Thing is, he is. And he knows it, too.
Too old - Ha.
Here we have the ultimate professional, the calmest of the calm with a demeanour that inhabits the realms of the serene. By no means can he be baited, for it is his fate to sate the weight of patience, handing many a naive foe a loser's lesson on a plate.
The big man has been at this for many a year, now. 1997, rookie of the year - A meteoric rise soaring to join awaiting siblings, a throng of stars among their intake. Some shone brighter, never a dull moment, a sheen to see afar. Perched aloft the melting pot of the heavens this is one of the grandest of stars.
A young buck back then. Take a look at the stats, close on forty minutes per game. For so long, the mightiest of standards. Eighteen years of sterling service to the San Antonio Spurs. A one team man, such loyalty. The likes of which is not seen in the modern day where money is the almighty.
Those forty minutes, though, have dwindled as the years weighed down upon him. Down to thirty now, he is still a starter, such is his importance.
The rebounds, the assists, the steals, the blocks per game, they may have tapered off as the years passed. Such is life. But that experience comes to bear come time for the playoffs.

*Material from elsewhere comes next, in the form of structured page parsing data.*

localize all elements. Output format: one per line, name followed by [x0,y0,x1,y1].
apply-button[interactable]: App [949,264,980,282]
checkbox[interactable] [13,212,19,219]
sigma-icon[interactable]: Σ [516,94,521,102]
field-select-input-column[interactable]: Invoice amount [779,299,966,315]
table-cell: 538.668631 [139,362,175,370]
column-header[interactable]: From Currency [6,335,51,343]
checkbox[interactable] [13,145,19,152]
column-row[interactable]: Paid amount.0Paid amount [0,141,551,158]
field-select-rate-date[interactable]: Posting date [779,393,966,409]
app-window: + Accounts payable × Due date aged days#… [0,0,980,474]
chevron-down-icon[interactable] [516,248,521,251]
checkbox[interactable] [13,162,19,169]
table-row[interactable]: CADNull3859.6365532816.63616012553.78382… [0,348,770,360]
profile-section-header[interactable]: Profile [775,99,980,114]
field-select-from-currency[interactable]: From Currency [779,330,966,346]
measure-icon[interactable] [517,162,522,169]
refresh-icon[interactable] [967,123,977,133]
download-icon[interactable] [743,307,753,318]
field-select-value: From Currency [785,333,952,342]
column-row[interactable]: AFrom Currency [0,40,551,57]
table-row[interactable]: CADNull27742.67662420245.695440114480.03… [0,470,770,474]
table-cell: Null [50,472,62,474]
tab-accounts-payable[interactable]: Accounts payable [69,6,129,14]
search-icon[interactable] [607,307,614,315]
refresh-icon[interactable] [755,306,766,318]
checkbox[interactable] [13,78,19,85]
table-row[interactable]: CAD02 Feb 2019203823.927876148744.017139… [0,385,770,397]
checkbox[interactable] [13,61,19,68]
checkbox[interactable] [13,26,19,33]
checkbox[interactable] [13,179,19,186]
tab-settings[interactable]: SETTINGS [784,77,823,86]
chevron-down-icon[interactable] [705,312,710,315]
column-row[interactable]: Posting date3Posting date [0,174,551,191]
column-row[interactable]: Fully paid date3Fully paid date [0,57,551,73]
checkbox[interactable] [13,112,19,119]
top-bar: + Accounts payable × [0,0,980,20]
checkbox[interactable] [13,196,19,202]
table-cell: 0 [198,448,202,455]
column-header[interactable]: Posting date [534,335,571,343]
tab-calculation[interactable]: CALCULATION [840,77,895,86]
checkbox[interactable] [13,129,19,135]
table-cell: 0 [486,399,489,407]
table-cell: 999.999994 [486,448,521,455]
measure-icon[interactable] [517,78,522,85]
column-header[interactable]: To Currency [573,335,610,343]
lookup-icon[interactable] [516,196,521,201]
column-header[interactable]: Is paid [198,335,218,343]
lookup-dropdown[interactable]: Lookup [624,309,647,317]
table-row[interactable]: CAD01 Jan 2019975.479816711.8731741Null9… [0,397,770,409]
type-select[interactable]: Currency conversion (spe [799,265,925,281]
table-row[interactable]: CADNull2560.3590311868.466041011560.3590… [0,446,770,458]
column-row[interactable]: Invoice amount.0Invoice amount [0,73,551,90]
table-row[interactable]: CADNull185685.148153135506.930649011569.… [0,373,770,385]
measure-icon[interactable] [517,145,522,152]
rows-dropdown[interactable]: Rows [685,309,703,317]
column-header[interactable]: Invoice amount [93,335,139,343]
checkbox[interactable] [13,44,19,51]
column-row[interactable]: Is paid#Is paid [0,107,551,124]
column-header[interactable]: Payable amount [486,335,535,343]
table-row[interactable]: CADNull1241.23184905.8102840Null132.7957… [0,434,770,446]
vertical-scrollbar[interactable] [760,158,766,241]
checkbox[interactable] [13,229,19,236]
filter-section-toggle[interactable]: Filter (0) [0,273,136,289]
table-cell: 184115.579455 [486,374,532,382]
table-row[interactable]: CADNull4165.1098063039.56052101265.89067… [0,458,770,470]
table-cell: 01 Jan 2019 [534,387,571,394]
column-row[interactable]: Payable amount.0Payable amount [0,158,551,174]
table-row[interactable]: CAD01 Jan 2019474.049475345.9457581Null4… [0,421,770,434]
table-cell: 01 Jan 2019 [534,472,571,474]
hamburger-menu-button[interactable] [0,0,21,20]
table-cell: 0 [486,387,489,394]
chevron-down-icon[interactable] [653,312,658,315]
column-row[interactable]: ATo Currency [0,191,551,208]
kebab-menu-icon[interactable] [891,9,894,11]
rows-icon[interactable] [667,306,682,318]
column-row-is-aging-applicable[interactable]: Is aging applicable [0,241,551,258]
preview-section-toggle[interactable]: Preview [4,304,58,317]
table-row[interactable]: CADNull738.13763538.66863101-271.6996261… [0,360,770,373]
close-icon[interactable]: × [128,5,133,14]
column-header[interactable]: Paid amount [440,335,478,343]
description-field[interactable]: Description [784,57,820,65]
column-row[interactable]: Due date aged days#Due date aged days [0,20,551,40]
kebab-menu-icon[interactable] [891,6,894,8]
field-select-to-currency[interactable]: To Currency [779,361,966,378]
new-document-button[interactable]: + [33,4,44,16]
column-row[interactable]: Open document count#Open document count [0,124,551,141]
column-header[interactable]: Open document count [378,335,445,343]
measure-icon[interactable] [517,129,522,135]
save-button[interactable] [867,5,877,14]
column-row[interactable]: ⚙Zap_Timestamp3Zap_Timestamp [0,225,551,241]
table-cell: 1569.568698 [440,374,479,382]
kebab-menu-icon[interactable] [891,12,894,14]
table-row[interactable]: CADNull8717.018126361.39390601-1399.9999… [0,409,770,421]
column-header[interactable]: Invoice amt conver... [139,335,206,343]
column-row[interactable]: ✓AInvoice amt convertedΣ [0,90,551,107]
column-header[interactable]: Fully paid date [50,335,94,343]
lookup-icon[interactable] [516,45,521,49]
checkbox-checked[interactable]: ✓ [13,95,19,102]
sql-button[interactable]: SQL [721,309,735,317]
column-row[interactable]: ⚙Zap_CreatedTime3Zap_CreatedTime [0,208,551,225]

That is the time there is more to winning than just stats. Sure, rebounds and assists and steals and blocks, they're all important. But this is Finals, where the all important mind matters. Where learning to control one's nerves is paramount. Where self-belief is vital: Knowing one can compete at a heightened level, having done so for eighteen years.
And that is where Duncan has it over all those supposed young guns. All those years honing his craft, he knows what the young will one day hopefully garner. The nuances of the game, his is the flame that rises to the heights that put the young to shame.
Those heights, that experience, the worldliness, call it what you will, it is him against the youth of today.
For this is one clan of piranhas that have remained stripped of sustenance.